Du BEAU
'"Il nous faut honorer le beau, les vertus et les choses de ce genre s'ils procurent du plaisir ; mais s'ils ne le font pas il faut leur dire adieu". (Epicure : "De la fin", cité par Athénée)
Le beau est susceptible de procurer du plaisir, et c'est à ce titre qu'il mérite notre considération. Il est subordonné à la fin générale de la "nature" (suivre la voie du plaisir, éviter la douleur), qui préside à l'éthique comme vie bonne et et belle. On remarquera la différence éclatante avec la thèse de Platon qui place le Beau au sommet de la dialectique ascendante, dans le Banquet notamment, comme Idée Intelligible, en relation avec les Idées du Vrai et du Bien. Gravir les échelons de la beauté, de la beauté d'un seul corps, puis des corps, d'une âme, puis des âmes, des vertus et des lois, tel est le parcours de l'amant-philosophe appelé à quitter le plan sensible pour s'élever par degrés jusqu'au faîte de la contemplation. Alors le néophyte accèdera à la félicité des Bienheureux. Rien de tel chez Epicure : le beau s'écrit en minuscule, il n'est pas une essence éternelle, il ne mène à aucun accomplissement spirituel, à aucune béatitude métaphysique, il est une qualité des choses et des situations, qui peut s'apprécier ou non selon les circonstances. Il ne possède aucun caractère sacré, ne garantit nulle élévation de l'âme, et s'il nous ravit tantôt, il peut aussi bien nous tromper par de fallacieuses promesses. "Le beau est une promesse de bonheur" écrivait, je crois, Stendhal. Mais Valéry objecte : "le beau est ce qui désespère". Ambivalence indépassable, le beau apportant une satisfaction qui peut séduire, conforter, ou leurrer. C'est à ce titre qu'Epicure se méfiait de la poésie au motif que les poètes répandent des idées fausses sur l'univers, les dieux et les hommes, propageant de fallacieuses conceptions mythologiques, entretenant la terreur ou d'absurdes espérances d'immortalité. Pourtant le même Epicure soutient que le sage "sera plus charmé que les autres hommes par les spectacles" (DL,X, 121). C'est que le spectacle tragique ou comique est infiniment proche de la réalité, exposant les vicissitudes humaines avec la plus grande rigueur. Quand le beau expose le vrai il ajoute le plaisir esthétique au plaisir de la connaissance.

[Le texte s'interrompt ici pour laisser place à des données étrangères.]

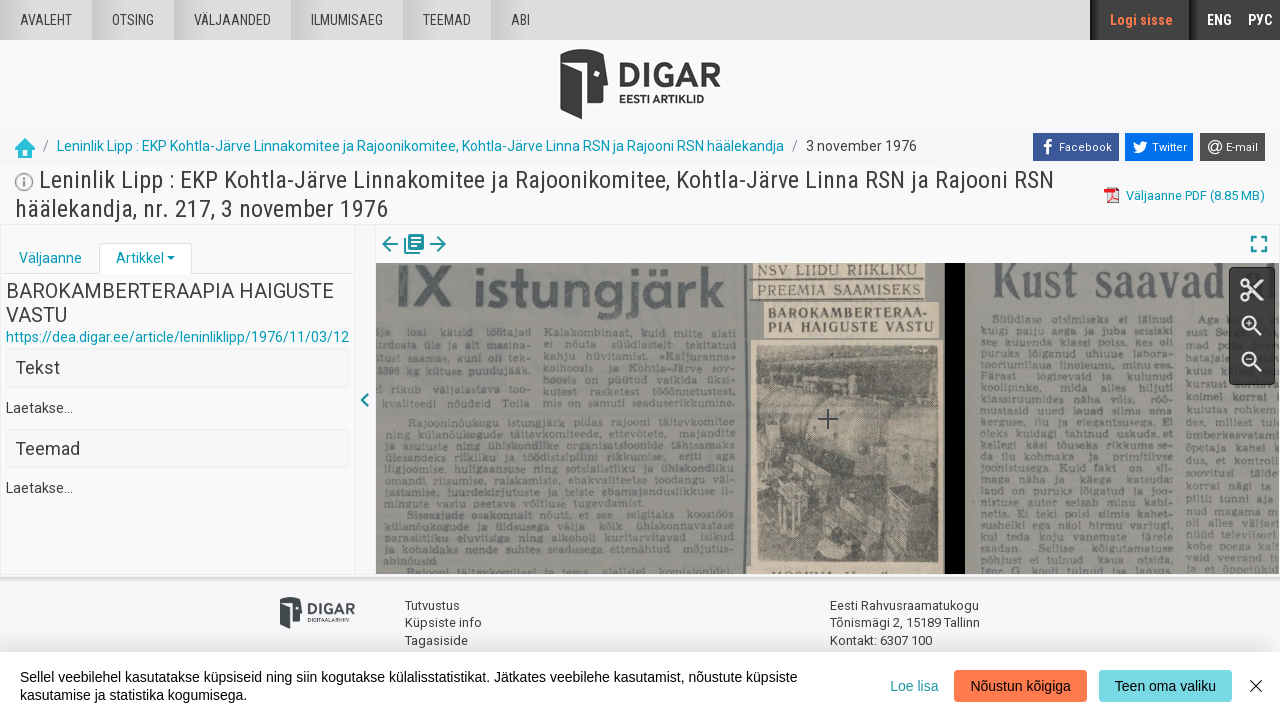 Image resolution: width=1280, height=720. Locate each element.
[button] (171, 258)
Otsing (133, 20)
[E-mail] (1232, 147)
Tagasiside (436, 640)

Platon voulait que l'on définisse le Beau en soi. Qu'est ce que beau? demande le Socrate platonicien à Hippias, lequel n'est guère embarrassé, déclarant que "le beau c'est une belle fille". A quoi Socrate rétorque qu'il ne veut pas un exemple mais une définition universelle. Hippias n'est pas en reste et énumère successivement : une belle cavale, une belle lyre, un belle marmite, ou les dieux, ou l'or, ou tout ce qu'on voudra. Il est de bon ton, dans les Universités, de moquer le brave Hippias qui, décidément ne comprend rien, se vautre dans le sensible au lieu de concevoir l'idée du Beau en soi et d'en donner la définition. Mais cette définition on l'attend depuis vingt-cinq siècles, et on l'attendra indéfiniment! Et comment définira-t-on le sec, l'humide, le chaud et le froid, et qualités du même genre? C'est se donner bien du mal, alors que tout un chacun sait parfaitement quand il est au sec et quand ses chaussettes sont trempées! Non, par le chien, cet Hippias n'est pas un idiot! Il refuse tout simplement de séparer la qualité sensible de la chose à laquelle cette qualité est substantiellement liée. Une belle fille, comme une belle marmite d'ailleurs, n'est pas une marmite en soi plus de la beauté en soi, c'est une belle marmite, voilà tout!
Avez-vous déjà rencontré une qualité qui ne soit qualité d'un objet, qualité pure, qualité en soi, flottant toute nue dans le ciel intelligible?
Les Chinois, à ce que déclare François Julien, ne s'encombrent pas à définir le beau : ils font de beaux poèmes.
Il ne faut pas hypostasier, c'est toujours à nouveau une procédure captative, qui sent son dévot. Retour aux choses mêmes, dans la floraison et la décomposition. Il en va de la beauté comme des vertus, qualités ambivalentes. A nous de savoir juger et choisir.